Charlie didn’t know why the Virgo seemed to accept male and female dragons as being different halves of one species, but failed to do the same with witches and wizards, but he was fairly content that it was so, narrowing the research field the way it did. He grinned to himself in satisfaction as he laid the notes aside, pushing away the bitter memories of how his own research had been stolen from him, before he had the spurt of confidence to break away, and how that had stifled his lust for truly making a name for himself. Charlie had always known he could do it; he had just been too young, too trusting, and had fallen foul of what he saw as his own inadequacies. Perhaps if he had been more like Bill… he shoved it away, he’d broken free, or hoped he had, and he was content that Snape’s theory for using dragon milk as the base for his antivenin was sound. It wasn’t so much that Severus had covered the angles and understood the Virgo the way he did that charmed Charlie most though; it was the fact that he had theorised for both treating dragons and wizards, and that he was intending to return the dragons some kind of quid for their pro quo.

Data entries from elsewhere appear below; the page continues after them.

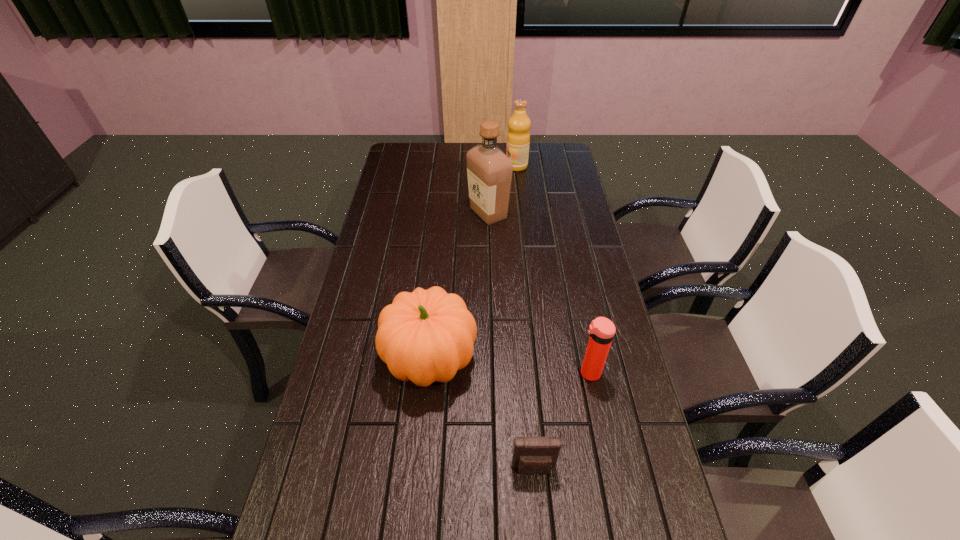 Where is `the second farthest object`? the second farthest object is located at coordinates (489, 170).

Identify the location of the tallest object. (489, 170).

Locate an element on the screen. The height and width of the screenshot is (540, 960). the second tallest object is located at coordinates (518, 137).

This screenshot has height=540, width=960. Find the location of `the farthest object`. the farthest object is located at coordinates (518, 137).

Locate an element on the screen. The image size is (960, 540). pumpkin is located at coordinates (425, 336).

Where is `thermos bottle`? The image size is (960, 540). thermos bottle is located at coordinates (601, 330).

I want to click on the shortest object, so click(532, 455).

Locate an element on the screen. pouch is located at coordinates (532, 455).

Identify the location of blank space located 0.320m on the front-facing side of the tallest object. The width and height of the screenshot is (960, 540). click(x=386, y=213).

This screenshot has height=540, width=960. What are the coordinates of `vacant space located on the front-facing side of the tallest object` in the screenshot? It's located at (449, 213).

He was also quite sure that Snape would be perfectly aware of the one gaping hole in his research programme. ‘This could take years, Severus.’

Snape nodded.

‘And if Lucius Malfoy carries the strain in his system, he would be dead before you ever got your research complete, let alone tested.’ He nodded to the cauldron, to where he was sure the baby dragon inside the egg was listening carefully. ‘She’s not even hatched yet. She won’t produce milk… not until she’s ready to make her own first egg.’

‘Not necessarily years,’ Snape murmured. ‘I’m sure you are very bit as aware as I am that a mother dragon deposits milk into her shell before the egg is laid, so that the baby can put out any fires it lights by mistake.’

‘Not enough though,’ Charlie replied. ‘There wouldn’t be enough to make a sufficient batch of any antivenin to dose anything as… as large as Lucius Malfoy for any length of time.’

‘Enough to begin to make test batches though,’ Snape reasoned.

‘To test on whom?’ Charlie asked. ‘I’m sure I’m not about to ask Lucius if we can use him as a guinea pig.’

‘You are going to arrange to test it on an infected dragon, Weasley,’ Snape replied, and Charlie could see that he wasn’t finished.

‘And?’ he invited, returning the black-eyed man’s stare, one he noticed had become remarkably less hostile.

‘And you are going to then see of you can obtain some dragon milk for me.’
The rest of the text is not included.